The big reveal of "The Gathering" was the Blessing. It isn't Jack, as many suspected. It looks like a gigantic, chapped, vertical sphincter and extends all the way through the center of the Earth, popping out in Shanghai and its—what's the word they used? Oh yeah—"antipode," Buenos Aires. This forced the team to split up, with Rex and Esther headed to Argentina and Jack, Gwen, and Oswald (Oswald? More on that in a second) off to China for what Jack said was their "biggest mission yet." I normally would have groaned over such blatant self-horn-tooting, but Jack managed to exhibit such childlike enthusiasm that it was impossible not to get caught up in the moment. Oh Jack, I'm putty in your cleft chin.

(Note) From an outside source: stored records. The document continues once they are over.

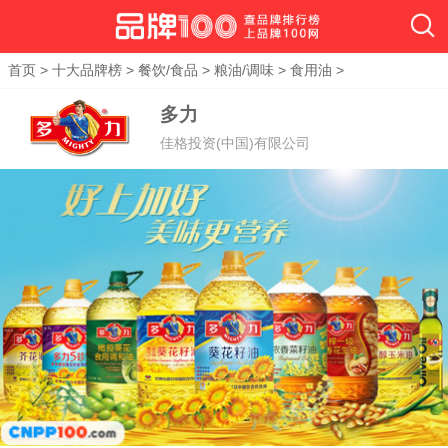
首页
>
十大品牌榜
>
餐饮/食品
>
粮油/调味
>
食用油
>
多力
佳格投资(中国)有限公司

But let's get back to Oswald. How the heck did he get caught up in this thing? One problem I've had with Torchwood: Miracle Day (and Children of Earth) is that, toward the end of the series, the script ends up being held together with tape, glue, old chewing gum, and a little bit of snot. In Oswald's case, the writers obviously needed to find a way to get him to China with Jack and Gwen (for whatever reason that we'll find out next week). So they had him fly in from the States to seek out Gwen and put him in a room while Torchwood formed its ultra-secret plan, allowing him to blackmail his way into the gang by threatening to tell everyone what he just overheard. Fact: No members of an super-secret underground organization would plot their save-the-world Pièce de résistance with a convicted murderer, child-rapist, and potential arch-enemy in the next room. But that's what happened on Torchwood.

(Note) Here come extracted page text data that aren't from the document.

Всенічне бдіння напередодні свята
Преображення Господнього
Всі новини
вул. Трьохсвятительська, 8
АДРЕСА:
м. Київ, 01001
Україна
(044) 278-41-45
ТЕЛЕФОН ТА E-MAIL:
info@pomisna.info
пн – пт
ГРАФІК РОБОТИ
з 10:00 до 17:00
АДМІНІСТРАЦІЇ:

The coolest to happen in the episode, at least in my opinion, was Jack's blood being pulled toward the Blessing. For one, it looked really cool. For two, it clearly links Jack to the Blessing and will hopefully tie things together nicely. I'm really looking forward to seeing Rex's arm get pulled out of its socket when his briefcase full of Jack's plasma gets yanked toward the Buenos Aires end of the Blessing. That'll be a hoot.
One other step the show has taken in the right direction is creating a clear-cut villain out of Charlotte, the mole inside the CIA. Damn, I hate that b*tch so much and want her to die! But at least we have someone to hate after several episodes' worth of minor villains. Even Oswald has become likable in a weird sort of way, and who can hate Jilly? It's nearly impossible not to constantly fall in love with Lauren Ambrose.
We've got one more episode of Torchwood: Miracle Day left, and it's going to have to explain a heck of a lot. As of now, things are at least moving in the right direction. But even if the finale lands a perfect dismount, I'll find it difficult to recommend the series as a whole. What do you think?
... Soooo, are aliens behind this or what?
... How would you describe the Blessing? Does "chapped vertical sphincter" do it justice? Could the Blessing be God's butt?
... How suspenseful was that scene where those jerkwads were looking for Gwen's dad? Answer: VERY.